The MILF List is extended to include the SILF list, the sisters I'd Like to Fuck. Hope you enjoy this extension.

*****

All week long every minute I was not studying I spent with D. Debra Hamilton. Finally, Thursday night, I got home at a reasonable hour, about nine. My sisters were sitting in the living room watching some inane reality show. I came in from the garage and Georgia muted the sound.

"Sonny? Could you come in here a minute?"

I shivered because she sounded exactly like mom.

"What, Mom?" I said so automatically that I could not stop myself. When I got to the edge of the living room, Georgia was glowering at me.

"What?" I asked.

She shook her head. "We, we think you should not be driving Mom's car." She said finally.
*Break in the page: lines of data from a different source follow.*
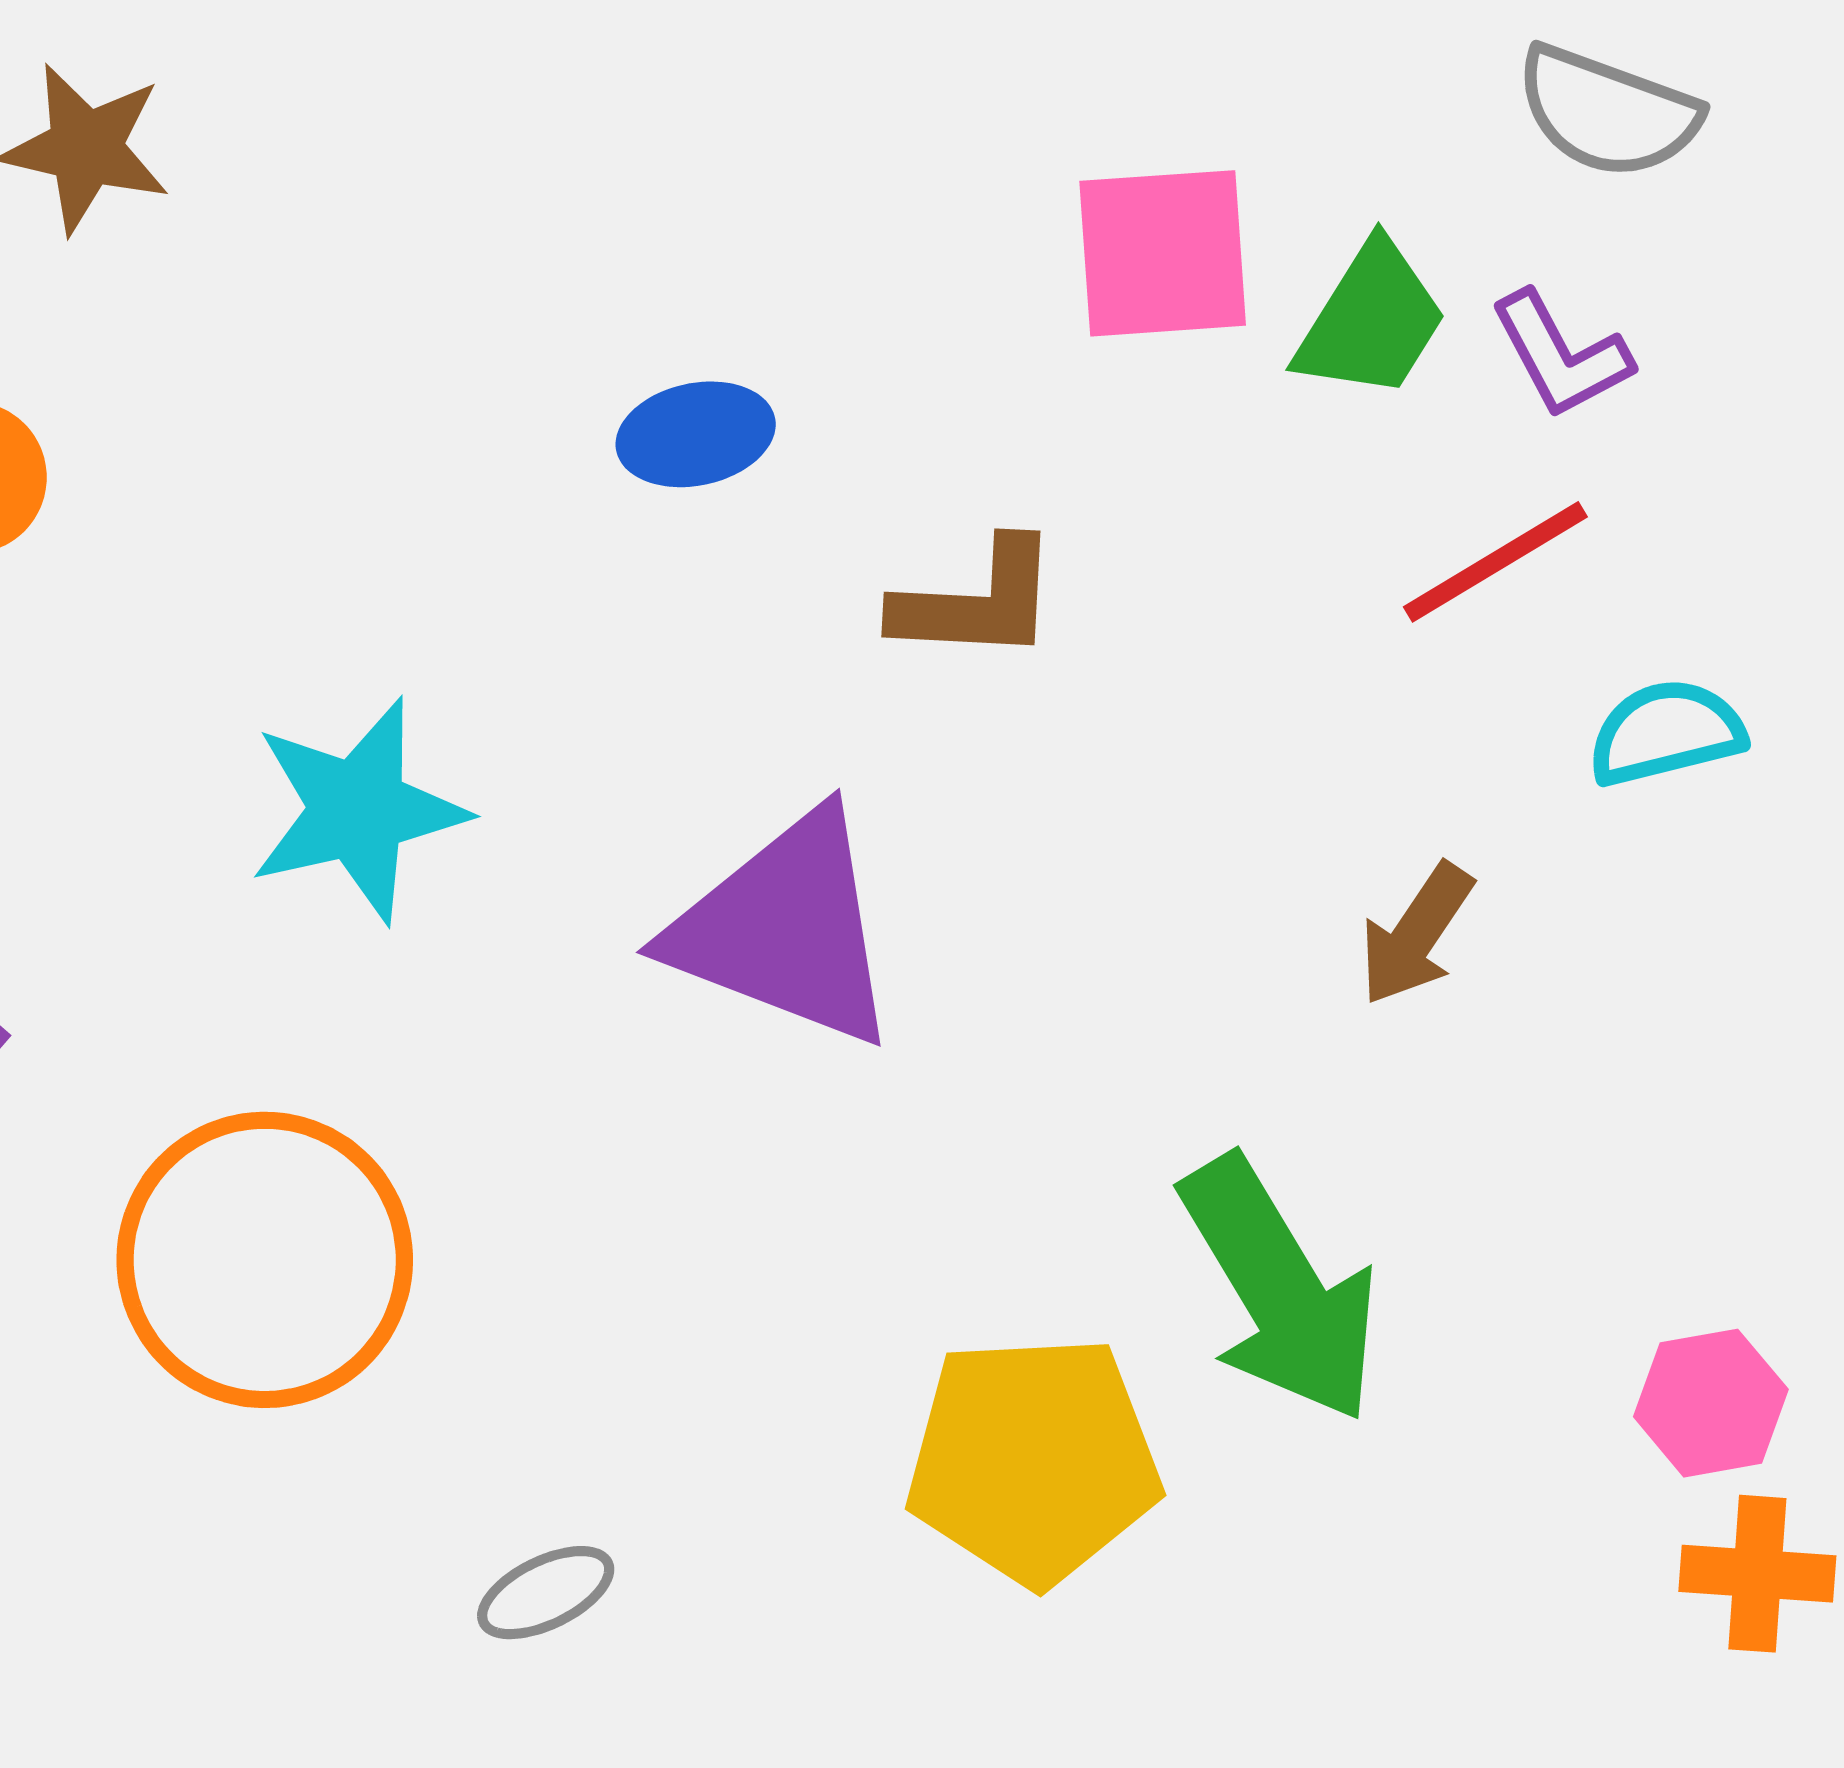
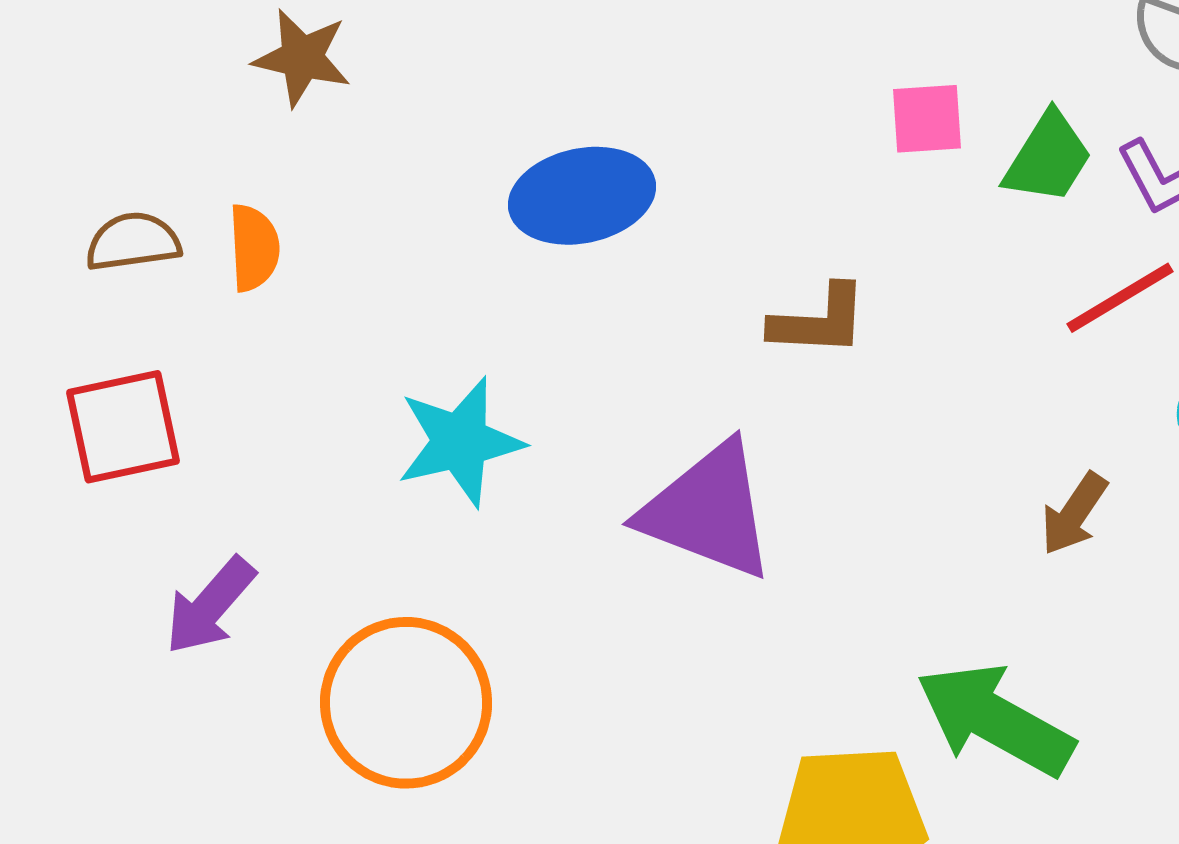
pink square: (1163, 253) -> (927, 119), size x0.7
blue ellipse: (696, 434) -> (582, 196), moved, size x1.6
green arrow: (1280, 1289) -> (995, 720), turned 150

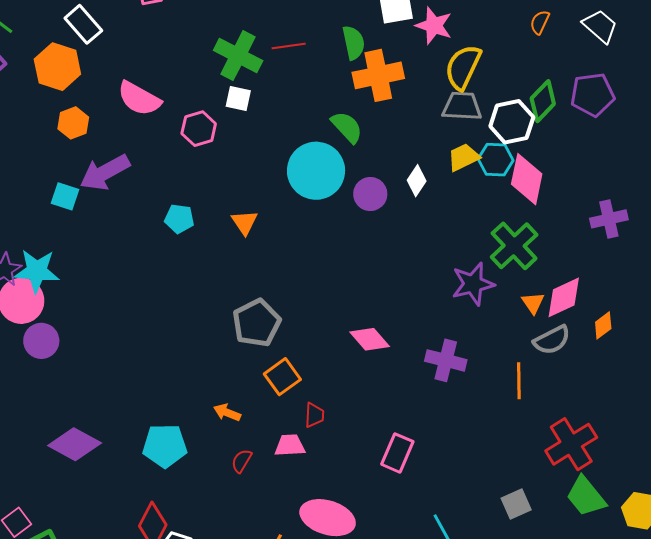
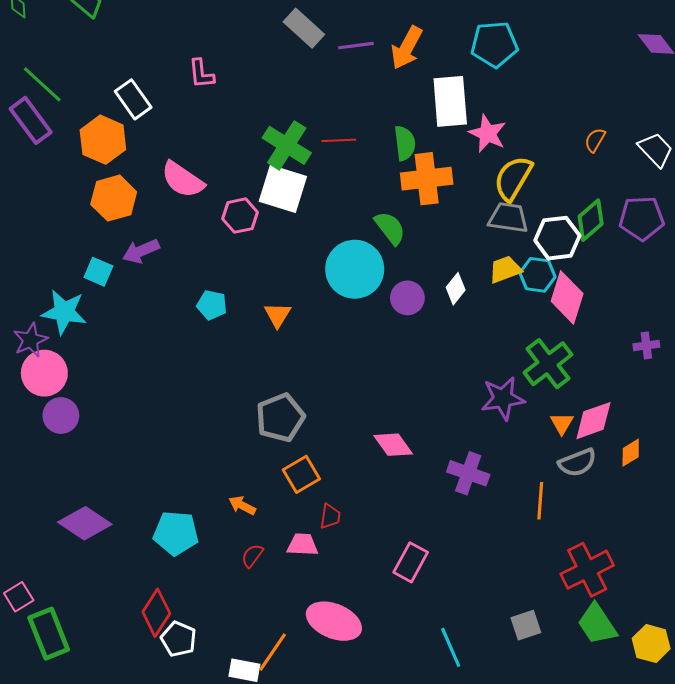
white square: (238, 99) -> (283, 189), size x1.8
orange hexagon: (73, 123) -> (114, 198), size x1.4
purple arrow: (105, 172) -> (141, 251), size x0.7
purple cross: (609, 219) -> (646, 345), size x0.7
cyan star: (37, 271) -> (64, 312), moved

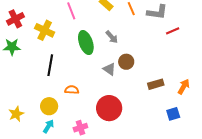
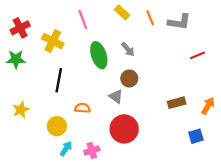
red line: (173, 31) -> (197, 55), moved
brown circle: (126, 62) -> (129, 78), moved
gray triangle: (109, 69) -> (116, 97), moved
yellow star: (16, 114) -> (21, 110), moved
cyan arrow: (48, 126) -> (66, 149), moved

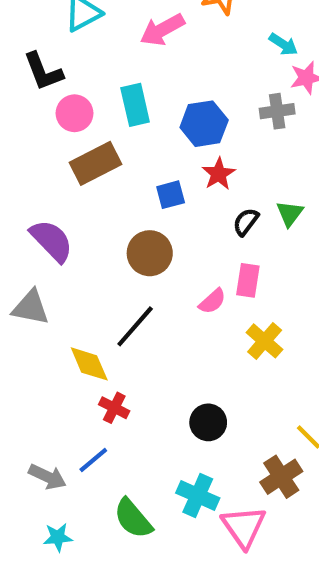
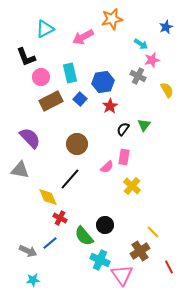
gray cross: (277, 111) -> (138, 76), turned 35
blue square: (171, 195) -> (80, 99), moved, turned -32
green semicircle: (133, 518) -> (84, 236), moved

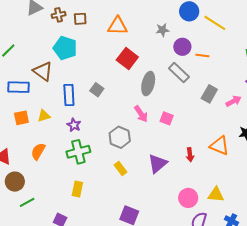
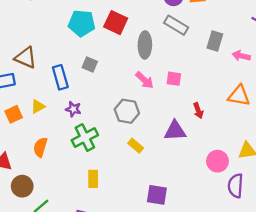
cyan pentagon: (65, 48) -> (82, 23), moved
pink arrow: (234, 101) -> (241, 56), moved, turned -126
red arrow: (190, 155) -> (198, 111), moved
purple triangle: (158, 163) -> (175, 131), turned 50

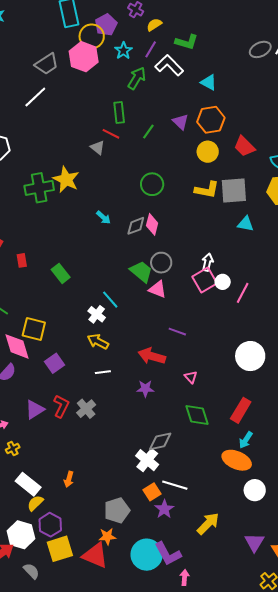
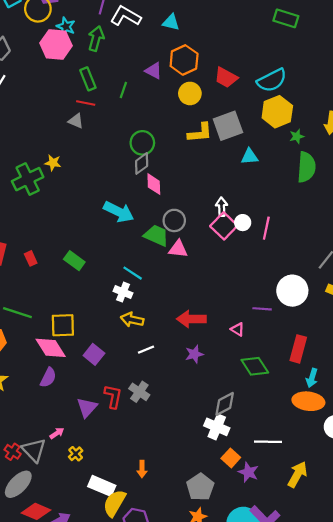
cyan star: (123, 51) -> (66, 27), moved
pink hexagon: (84, 57) -> (56, 44), moved
yellow star: (66, 180) -> (53, 163), size x0.6
cyan arrow: (103, 217) -> (119, 212), moved, size x1.8
gray diamond: (136, 226) -> (142, 163), moved
purple line: (177, 332) -> (262, 309), moved
white line: (175, 485) -> (268, 442), moved
yellow semicircle: (35, 503) -> (114, 503), size x1.5

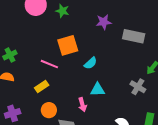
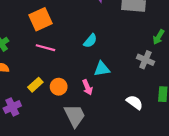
orange square: (68, 45) -> (41, 19), moved
yellow rectangle: (42, 87) -> (35, 85), moved
orange circle: (49, 110) -> (59, 87), moved

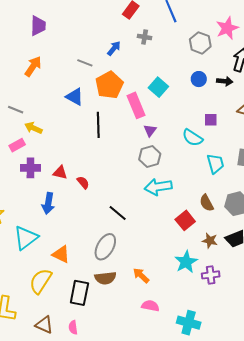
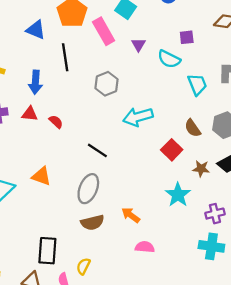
purple triangle: (150, 130) -> (138, 45), moved
gray hexagon: (150, 157) -> (107, 84), moved
blue arrow: (48, 203) -> (35, 82), moved
orange triangle: (61, 254) -> (41, 176), moved
purple cross: (211, 275) -> (215, 214), moved
yellow semicircle: (41, 281) -> (83, 266), moved, size x0.6
black rectangle: (79, 293) -> (47, 251), moved
cyan cross: (189, 323) -> (211, 246), moved

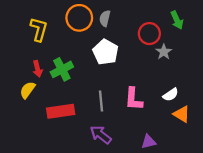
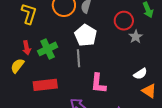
pink L-shape: (134, 99) -> (98, 83), moved
gray line: (101, 101) -> (78, 58), moved

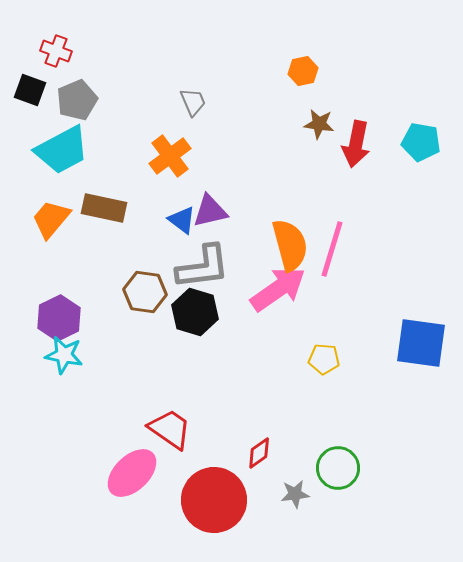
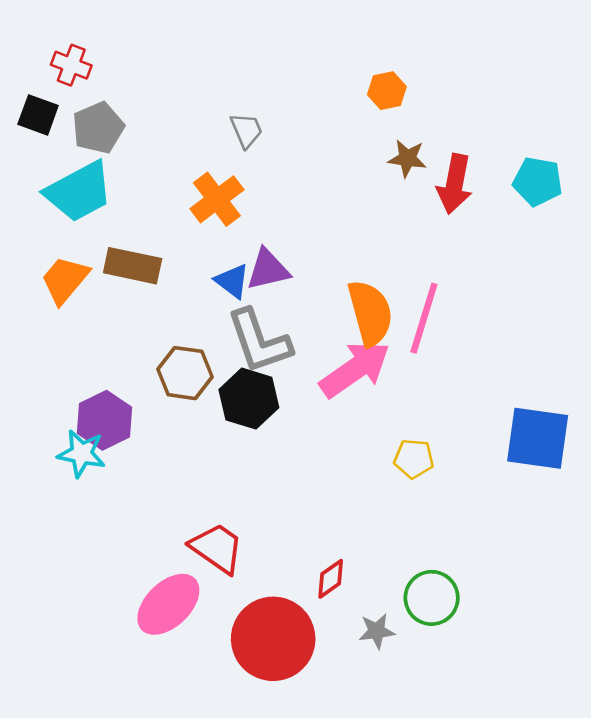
gray L-shape: (203, 267) -> (259, 341), turned 78
purple hexagon: (59, 318) -> (104, 420), moved

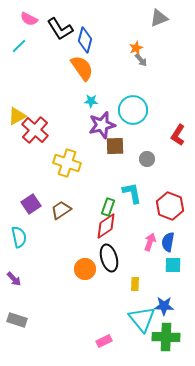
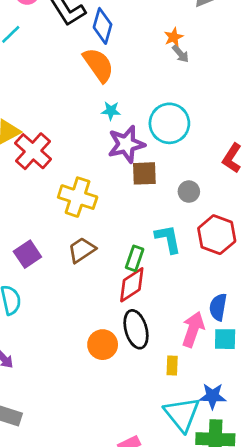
red hexagon: (170, 206) -> (217, 235), moved
brown trapezoid: (61, 210) -> (82, 250), moved
pink arrow: (150, 242) -> (193, 329), moved, size x1.4

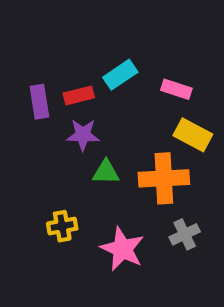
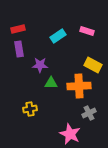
pink rectangle: (176, 89) -> (87, 31), moved
red rectangle: (79, 95) -> (18, 29), moved
pink star: (122, 249) -> (70, 134), moved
"Oh? And who do you think should be driving Mom's car?" I said, my ratface voice emerging; the one that got me clonked when I was a kid.

"She means that you should be driving her car and let us use Mom's." Tawny said quickly. "Because the three of us car pool to work and hers is a two door, see? We wear dresses to work and all that and one has to climb into the back. It would not be a problem for you, though."

Georgia picked up the explanation. "That is what we are thinking. And, yes, I have already added you to my insurance, at some considerable cost."

Now there is a history to this particular discussion that made it somewhat more interesting than it at first appears. The short version is Dalia once had a very nice little Honda which I "borrowed" without permission and promptly ran it into a light pole—it was icy, I could not help it but I was convicted of being irresponsible which meant I had to ride the bus to school and nearly no one offered to give me rides from then till eternity. The females in the house were angry with me about that and punished me for it for going on a year. I, it turned out, at that time was not on Dalia's insurance so it did not pay to fix or replace it and she had to pay off a car that she could no longer drive. Mom helped but, well, I ended up walking or coasting with someone else when it was time to go anywhere. This swap of Georgia's car for Mom's was a step past that, forgiveness as it were.

Or as I saw it, a bribe. I was right.

"Okay." I said.

Dalia sat forward and picked up a manila folder from the coffee table. "We have discussed this at length and the only way we think this is going to work is if we have a schedule." She had her professorial voice on as she deftly but abruptly changed the subject. She opened the folder, took out several green graph sheets of paper and extended them towards me. "We think this makes sense for all of us. You, clearly you want to sleep with us all and equally as clearly we want to sleep with you."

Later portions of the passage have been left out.